EXERCISE MATERIAL
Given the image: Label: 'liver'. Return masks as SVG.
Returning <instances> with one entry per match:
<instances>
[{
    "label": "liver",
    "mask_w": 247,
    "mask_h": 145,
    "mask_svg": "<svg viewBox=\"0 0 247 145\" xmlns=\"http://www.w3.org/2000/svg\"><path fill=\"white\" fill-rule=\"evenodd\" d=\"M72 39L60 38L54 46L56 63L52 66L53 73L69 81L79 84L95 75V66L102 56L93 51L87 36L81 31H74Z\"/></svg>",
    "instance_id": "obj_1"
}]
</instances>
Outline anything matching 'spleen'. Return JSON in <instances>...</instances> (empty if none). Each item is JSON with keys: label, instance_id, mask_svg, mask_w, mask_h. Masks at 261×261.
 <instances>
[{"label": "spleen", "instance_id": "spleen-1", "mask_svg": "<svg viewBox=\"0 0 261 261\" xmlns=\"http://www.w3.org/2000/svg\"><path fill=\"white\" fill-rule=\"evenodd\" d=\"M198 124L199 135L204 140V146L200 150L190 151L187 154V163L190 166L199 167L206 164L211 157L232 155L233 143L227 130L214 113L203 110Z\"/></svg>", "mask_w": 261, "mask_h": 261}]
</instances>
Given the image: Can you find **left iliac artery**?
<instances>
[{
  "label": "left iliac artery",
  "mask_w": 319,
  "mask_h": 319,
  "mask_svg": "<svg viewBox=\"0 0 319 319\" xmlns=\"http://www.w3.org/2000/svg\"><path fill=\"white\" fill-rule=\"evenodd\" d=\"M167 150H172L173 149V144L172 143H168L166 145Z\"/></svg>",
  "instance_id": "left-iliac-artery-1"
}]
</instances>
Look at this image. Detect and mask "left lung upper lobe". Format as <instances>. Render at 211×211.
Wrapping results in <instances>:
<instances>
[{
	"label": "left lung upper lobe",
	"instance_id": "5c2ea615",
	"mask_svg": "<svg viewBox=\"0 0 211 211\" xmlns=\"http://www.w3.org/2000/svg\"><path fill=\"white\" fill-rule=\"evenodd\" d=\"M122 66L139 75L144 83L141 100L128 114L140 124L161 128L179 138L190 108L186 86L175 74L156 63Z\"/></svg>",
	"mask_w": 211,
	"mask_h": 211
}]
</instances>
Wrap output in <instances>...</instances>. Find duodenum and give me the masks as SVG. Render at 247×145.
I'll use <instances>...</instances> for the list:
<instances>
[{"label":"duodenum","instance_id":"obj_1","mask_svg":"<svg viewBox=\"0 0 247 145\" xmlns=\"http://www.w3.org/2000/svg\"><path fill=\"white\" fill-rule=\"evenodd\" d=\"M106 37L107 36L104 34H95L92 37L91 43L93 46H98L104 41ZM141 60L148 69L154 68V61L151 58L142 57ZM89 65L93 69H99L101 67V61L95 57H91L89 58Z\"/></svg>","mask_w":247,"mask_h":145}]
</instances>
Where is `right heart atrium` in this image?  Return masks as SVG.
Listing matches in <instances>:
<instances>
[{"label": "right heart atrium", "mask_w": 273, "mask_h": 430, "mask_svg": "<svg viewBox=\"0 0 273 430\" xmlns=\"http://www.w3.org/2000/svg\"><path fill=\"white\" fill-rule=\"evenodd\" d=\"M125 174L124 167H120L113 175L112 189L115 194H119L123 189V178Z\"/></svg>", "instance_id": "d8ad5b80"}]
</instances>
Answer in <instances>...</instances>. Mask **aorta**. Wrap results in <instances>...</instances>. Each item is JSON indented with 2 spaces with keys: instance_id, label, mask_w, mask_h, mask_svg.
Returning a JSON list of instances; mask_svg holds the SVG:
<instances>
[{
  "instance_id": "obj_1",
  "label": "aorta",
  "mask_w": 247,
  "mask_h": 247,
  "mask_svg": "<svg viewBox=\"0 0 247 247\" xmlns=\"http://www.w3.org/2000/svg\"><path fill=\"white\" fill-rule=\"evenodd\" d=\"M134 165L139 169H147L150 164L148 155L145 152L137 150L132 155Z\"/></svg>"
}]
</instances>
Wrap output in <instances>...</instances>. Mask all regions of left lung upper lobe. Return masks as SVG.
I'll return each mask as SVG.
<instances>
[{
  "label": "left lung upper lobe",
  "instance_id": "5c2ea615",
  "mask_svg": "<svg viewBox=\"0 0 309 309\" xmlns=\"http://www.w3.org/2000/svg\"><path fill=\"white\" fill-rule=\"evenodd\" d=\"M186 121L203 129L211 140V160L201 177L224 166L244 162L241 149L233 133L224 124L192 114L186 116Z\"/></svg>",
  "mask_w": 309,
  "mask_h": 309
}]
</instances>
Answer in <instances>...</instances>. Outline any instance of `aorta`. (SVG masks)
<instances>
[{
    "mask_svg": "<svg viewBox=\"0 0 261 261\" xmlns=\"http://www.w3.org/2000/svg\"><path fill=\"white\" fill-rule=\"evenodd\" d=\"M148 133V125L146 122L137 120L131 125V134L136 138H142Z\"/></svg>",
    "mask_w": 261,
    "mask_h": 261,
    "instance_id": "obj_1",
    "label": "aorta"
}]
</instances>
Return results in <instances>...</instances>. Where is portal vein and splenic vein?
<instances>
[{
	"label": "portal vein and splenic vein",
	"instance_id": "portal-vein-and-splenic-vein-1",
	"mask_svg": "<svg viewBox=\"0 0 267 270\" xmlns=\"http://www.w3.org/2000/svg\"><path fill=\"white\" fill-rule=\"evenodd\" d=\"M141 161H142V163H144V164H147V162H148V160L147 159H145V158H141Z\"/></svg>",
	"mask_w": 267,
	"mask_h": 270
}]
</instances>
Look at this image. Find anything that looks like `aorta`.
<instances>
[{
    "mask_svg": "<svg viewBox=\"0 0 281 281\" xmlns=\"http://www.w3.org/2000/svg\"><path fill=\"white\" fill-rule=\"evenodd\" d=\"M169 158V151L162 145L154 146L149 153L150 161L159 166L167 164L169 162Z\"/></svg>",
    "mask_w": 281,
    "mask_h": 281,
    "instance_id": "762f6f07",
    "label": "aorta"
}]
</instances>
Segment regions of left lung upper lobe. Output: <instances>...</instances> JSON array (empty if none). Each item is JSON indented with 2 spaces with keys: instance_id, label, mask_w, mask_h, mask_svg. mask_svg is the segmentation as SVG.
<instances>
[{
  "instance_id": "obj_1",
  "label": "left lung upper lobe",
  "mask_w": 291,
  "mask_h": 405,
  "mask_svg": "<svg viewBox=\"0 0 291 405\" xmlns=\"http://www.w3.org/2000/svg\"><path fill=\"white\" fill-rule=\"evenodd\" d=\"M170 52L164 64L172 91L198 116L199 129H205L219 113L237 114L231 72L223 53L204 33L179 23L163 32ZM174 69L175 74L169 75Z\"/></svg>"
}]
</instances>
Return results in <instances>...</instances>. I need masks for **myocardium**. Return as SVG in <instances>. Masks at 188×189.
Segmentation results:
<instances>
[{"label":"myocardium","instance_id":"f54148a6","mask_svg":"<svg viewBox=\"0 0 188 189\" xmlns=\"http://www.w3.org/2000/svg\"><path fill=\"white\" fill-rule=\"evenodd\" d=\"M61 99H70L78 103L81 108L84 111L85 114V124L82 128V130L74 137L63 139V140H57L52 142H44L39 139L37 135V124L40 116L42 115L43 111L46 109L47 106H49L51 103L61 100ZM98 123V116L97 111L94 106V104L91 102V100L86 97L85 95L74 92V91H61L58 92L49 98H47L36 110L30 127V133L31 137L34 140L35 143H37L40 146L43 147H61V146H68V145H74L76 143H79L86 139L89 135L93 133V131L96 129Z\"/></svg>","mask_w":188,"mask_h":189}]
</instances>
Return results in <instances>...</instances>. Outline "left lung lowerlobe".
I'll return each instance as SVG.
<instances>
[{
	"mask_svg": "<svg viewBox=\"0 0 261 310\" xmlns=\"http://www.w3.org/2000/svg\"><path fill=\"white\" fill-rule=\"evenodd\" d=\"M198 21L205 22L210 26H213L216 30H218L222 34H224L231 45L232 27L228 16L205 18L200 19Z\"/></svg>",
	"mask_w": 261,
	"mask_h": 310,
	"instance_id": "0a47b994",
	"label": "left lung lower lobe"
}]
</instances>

PROBLEM DESCRIPTION
Each line, beginning at the one that contains "Return results in <instances>...</instances>. Outline" and continuing through the end of the records, must be written out exactly, first and last included.

SOLVED PROBLEM
Return results in <instances>...</instances>. Outline "left lung lowerlobe".
I'll return each instance as SVG.
<instances>
[{
	"mask_svg": "<svg viewBox=\"0 0 261 310\" xmlns=\"http://www.w3.org/2000/svg\"><path fill=\"white\" fill-rule=\"evenodd\" d=\"M198 21L205 22L210 26H213L216 30H218L222 34H224L231 45L232 27L228 16L205 18L200 19Z\"/></svg>",
	"mask_w": 261,
	"mask_h": 310,
	"instance_id": "0a47b994",
	"label": "left lung lower lobe"
}]
</instances>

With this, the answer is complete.